How to combine files into one CSV file?

If I have one FOO_1.txt file that contains:

 FOOA FOOB FOOC FOOD ... 

and many other FOO_files.txt files. Each of them contains:

1110000000 ...

one line containing 0 or 1 as the number of values โ€‹โ€‹of FOO1 ( fooa , foob , ...)

Now I want to combine them into one file FOO_RES.csv , which will have the following format:

 FOOA,1,0,0,0,0,0,0... FOOB,1,0,0,0,0,0,0... FOOC,1,0,0,0,1,0,0... FOOD,0,0,0,0,0,0,0... ... 

What is a simple and elegant way of doing this (with a hash and arrays -> $ hash {$ key} = \ @ data)?

Thanks for the help!

Yohad

-2
source share
5 answers

If you cannot clearly describe your data and your desired result, you cannot encode it - accepting a simple project is a good way to start working with a new language.

Let me introduce a simple method that you can use to extract code in any language, whether you know it or not. This method only works for small projects. You will need to actually plan large projects.

How to write a program:

  • Open a text editor and write down what data you have. Make each line comments
  • Describe the desired results.
  • Start by describing the steps necessary to change your data in the desired form.

Figures 1 and 2 complete:

 #!/usr/bin perl use strict; use warnings; # Read data from multiple files and combine it into one file. # Source files: # Field definitions: has a list of field names, one per line. # Data files: # * Each data file has a string of digits. # * There is a one-to-one relationship between the digits in the data file and the fields in the field defs file. # # Results File: # * The results file is a CSV file. # * Each field will have one row in the CSV file. # * The first column will contain the name of the field represented by the row. # * Subsequent values in the row will be derived from the data files. # * The order of subsequent fields will be based on the order files are read. # * However, each column (2-X) must represent the data from one data file. 

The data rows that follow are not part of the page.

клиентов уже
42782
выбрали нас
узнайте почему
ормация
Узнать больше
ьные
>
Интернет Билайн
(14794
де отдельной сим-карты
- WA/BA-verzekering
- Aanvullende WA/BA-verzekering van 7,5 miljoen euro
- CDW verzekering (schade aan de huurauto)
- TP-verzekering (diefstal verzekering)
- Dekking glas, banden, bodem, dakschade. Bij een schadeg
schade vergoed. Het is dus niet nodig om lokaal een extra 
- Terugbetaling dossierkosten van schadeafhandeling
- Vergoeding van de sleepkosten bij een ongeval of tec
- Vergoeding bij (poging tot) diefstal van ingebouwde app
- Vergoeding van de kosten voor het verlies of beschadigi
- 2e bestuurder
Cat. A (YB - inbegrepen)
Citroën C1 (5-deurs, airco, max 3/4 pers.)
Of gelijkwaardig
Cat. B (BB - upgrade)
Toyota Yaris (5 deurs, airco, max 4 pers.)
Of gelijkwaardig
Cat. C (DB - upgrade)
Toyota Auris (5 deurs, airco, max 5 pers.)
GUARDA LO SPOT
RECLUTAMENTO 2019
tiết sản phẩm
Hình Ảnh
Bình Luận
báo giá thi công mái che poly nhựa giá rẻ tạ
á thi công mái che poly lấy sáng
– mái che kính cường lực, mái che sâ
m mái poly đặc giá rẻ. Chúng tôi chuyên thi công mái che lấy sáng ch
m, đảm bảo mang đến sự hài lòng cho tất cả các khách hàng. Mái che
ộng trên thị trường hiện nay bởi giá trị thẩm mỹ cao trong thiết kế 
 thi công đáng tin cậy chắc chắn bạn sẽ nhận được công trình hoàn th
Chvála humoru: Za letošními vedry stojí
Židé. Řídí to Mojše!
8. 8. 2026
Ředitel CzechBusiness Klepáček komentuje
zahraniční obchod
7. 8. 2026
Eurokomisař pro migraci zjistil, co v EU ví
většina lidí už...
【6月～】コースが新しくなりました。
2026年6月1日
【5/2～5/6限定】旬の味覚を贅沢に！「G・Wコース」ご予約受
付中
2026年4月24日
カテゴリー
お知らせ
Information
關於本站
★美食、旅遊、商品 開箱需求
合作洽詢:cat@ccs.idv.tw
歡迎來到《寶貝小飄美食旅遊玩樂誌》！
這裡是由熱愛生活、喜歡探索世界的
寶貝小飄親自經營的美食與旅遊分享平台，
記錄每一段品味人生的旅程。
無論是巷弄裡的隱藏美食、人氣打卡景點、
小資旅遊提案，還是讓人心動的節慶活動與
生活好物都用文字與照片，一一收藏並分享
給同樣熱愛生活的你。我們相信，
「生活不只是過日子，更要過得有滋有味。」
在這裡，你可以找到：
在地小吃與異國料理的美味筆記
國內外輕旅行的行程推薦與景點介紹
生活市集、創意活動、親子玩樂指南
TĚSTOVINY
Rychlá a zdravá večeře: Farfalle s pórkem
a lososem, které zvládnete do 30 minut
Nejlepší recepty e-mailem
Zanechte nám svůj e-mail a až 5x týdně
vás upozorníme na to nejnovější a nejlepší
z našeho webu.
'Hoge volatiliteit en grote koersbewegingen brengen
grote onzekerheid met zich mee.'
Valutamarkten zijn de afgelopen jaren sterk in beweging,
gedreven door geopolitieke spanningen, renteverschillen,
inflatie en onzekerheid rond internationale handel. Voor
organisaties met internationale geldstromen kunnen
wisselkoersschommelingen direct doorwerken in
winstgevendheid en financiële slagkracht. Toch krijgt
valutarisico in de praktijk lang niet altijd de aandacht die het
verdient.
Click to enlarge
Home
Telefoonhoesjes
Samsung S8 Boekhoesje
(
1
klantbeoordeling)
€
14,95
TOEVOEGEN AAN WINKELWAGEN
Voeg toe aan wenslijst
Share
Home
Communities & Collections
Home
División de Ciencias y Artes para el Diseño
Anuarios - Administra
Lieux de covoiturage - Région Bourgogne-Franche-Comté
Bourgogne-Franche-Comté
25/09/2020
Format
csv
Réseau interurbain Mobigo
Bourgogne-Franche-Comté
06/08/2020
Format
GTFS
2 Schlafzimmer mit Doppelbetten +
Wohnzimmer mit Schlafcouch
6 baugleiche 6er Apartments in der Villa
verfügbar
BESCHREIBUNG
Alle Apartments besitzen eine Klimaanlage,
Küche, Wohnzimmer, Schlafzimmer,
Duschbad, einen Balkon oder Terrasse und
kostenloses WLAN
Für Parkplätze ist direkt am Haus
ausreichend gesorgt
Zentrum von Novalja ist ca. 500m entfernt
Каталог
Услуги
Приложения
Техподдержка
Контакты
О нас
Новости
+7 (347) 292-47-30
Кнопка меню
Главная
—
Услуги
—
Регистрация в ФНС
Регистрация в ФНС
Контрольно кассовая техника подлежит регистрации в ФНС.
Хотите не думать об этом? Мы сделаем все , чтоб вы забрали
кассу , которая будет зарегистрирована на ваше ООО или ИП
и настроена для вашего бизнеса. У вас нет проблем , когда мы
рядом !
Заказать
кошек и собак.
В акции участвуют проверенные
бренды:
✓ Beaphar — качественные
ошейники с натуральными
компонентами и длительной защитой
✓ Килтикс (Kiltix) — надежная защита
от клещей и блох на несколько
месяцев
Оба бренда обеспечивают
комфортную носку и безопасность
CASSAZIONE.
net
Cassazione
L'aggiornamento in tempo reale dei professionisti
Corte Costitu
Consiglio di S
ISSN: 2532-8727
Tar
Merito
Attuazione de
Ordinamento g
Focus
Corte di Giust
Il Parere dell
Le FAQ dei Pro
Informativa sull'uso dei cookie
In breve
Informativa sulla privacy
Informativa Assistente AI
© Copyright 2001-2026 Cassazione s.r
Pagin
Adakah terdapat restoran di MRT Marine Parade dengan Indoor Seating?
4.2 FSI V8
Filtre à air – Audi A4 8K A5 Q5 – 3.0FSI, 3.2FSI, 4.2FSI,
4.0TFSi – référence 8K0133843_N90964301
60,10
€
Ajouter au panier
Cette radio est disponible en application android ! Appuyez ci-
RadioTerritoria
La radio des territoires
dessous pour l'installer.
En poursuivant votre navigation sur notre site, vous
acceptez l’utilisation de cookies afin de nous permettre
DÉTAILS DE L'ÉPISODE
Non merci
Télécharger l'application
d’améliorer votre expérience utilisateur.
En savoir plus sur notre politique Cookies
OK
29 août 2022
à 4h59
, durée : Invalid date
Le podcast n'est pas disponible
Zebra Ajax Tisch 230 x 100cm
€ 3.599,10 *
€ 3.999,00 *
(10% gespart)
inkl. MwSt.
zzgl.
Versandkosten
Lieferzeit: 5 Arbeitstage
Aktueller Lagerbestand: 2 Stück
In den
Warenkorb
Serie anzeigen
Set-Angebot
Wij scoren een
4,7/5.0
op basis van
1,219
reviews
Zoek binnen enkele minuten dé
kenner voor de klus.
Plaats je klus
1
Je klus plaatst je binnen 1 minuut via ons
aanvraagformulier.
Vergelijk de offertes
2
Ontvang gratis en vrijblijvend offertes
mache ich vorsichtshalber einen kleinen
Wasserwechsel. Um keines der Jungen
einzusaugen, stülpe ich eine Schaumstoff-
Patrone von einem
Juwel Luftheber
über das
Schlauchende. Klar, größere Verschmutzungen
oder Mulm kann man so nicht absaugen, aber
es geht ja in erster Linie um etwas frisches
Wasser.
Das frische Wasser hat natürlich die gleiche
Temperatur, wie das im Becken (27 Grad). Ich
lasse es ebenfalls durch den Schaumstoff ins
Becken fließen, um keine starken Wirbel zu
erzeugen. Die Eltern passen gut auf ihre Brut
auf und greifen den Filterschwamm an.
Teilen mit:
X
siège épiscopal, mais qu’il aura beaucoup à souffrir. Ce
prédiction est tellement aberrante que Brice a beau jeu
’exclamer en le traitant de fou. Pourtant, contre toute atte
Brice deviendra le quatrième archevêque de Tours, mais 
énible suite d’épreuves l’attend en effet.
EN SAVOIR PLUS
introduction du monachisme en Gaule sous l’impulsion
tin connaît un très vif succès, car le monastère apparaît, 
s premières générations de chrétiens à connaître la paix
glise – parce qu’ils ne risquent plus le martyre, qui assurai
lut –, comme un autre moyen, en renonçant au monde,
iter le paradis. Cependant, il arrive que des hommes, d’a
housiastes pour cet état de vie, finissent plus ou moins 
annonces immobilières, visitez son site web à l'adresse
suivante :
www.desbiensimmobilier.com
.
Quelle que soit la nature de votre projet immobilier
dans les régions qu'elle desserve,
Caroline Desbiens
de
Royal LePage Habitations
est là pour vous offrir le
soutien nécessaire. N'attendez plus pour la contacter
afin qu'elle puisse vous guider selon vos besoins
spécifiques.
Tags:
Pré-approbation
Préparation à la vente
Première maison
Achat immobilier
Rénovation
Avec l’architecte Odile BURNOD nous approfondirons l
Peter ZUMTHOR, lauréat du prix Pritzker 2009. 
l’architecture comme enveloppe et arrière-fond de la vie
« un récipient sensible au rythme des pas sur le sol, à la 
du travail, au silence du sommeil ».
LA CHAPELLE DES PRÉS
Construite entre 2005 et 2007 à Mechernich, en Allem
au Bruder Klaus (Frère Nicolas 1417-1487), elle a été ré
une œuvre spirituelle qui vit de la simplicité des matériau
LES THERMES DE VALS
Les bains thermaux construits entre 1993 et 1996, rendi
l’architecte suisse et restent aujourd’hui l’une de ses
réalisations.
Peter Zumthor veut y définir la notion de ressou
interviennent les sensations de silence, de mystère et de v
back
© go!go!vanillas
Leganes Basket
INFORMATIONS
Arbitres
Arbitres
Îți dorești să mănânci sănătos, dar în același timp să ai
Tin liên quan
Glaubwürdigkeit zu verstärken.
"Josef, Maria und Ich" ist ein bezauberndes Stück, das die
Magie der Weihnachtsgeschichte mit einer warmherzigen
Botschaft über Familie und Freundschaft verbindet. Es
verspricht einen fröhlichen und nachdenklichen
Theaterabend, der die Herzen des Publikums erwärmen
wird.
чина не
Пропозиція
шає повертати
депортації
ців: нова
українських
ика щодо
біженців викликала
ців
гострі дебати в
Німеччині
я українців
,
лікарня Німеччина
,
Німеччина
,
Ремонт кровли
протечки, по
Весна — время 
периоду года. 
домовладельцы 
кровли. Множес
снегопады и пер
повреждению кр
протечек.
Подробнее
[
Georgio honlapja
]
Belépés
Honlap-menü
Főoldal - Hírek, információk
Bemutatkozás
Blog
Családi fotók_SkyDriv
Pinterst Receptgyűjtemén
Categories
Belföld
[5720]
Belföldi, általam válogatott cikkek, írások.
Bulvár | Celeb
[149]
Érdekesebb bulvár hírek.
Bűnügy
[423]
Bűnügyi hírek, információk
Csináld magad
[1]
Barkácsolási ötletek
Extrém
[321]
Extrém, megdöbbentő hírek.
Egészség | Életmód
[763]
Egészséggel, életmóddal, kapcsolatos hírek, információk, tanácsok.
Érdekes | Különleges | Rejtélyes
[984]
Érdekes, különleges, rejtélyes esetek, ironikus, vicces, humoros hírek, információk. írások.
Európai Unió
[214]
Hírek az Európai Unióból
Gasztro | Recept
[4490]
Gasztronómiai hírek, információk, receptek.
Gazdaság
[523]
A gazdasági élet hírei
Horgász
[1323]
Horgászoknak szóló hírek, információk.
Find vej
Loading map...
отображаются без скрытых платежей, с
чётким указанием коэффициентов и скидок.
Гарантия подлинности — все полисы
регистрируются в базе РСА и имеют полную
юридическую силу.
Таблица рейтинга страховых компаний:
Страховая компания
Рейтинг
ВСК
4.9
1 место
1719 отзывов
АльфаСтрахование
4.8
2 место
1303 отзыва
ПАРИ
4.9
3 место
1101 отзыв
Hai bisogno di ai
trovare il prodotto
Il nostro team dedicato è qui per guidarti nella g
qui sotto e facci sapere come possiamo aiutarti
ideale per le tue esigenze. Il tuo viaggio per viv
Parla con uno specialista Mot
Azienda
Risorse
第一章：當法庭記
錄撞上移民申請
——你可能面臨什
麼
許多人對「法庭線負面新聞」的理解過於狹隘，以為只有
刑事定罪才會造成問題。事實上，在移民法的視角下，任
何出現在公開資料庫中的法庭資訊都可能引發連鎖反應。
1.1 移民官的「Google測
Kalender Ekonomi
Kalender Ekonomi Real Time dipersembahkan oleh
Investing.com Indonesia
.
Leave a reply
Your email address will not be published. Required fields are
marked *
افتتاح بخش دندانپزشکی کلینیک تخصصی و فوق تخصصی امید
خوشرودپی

Now that you know what you have and where you need to go, you can determine what the program needs to do to get you there - this is step 3:

You know you need to have a list of fields, so get this first:

 # Get a list of fields. # Read the field definitions file into an array. 

Since it is easiest to write CSV in a row-oriented style, you need to process all your files before creating each line. Thus, you need a place to store data.

 # Create a variable to store the data structure. 

Now we read the data files:

 # Get a list of data files to parse # Iterate over list # For each data file: # Read the string of digits. # Assign each digit to its field. # Store data for later use. 

We have all the data in memory, now write the output:

 # Write the CSV file. # Open a file handle. # Iterate over list of fields # For each field # Get field name and list of values. # Create a string - comma separated string with field name and values # Write string to file handle # close file handle. 

Now you can start converting comments into code. For each comment, there can be from 1 to 100 lines of code. You may find that something you need to do is very difficult, and you do not want to accept it at the moment. Create a dummy routine to handle a complex task and ignore it until you get everything else. Now you can solve this complex, thorny sub-problem yourself.

Since you're just learning Perl, you need to get into the docs to learn how to accomplish each of the subtasks represented by the comments you wrote. The best resource for this kind of work is a list of functions by category in perlfunc . The Perl syntax guide is also useful. Since you will need to work with a complex data structure, you will also want to read from the page data collection .

You might be wondering how you should know which perldoc pages you should read for this problem. An article about Perlmonks entitled How RTFM provides a good introduction to documentation and how to use it.

Best of all, if you're stuck, you have a code to share when you ask for help.

+3
source

If I understand correctly, your first file is your key order file, and the rest of the files contain one byte per key in the same order. You want the combined file of these keys with each of their data bytes to be specified together.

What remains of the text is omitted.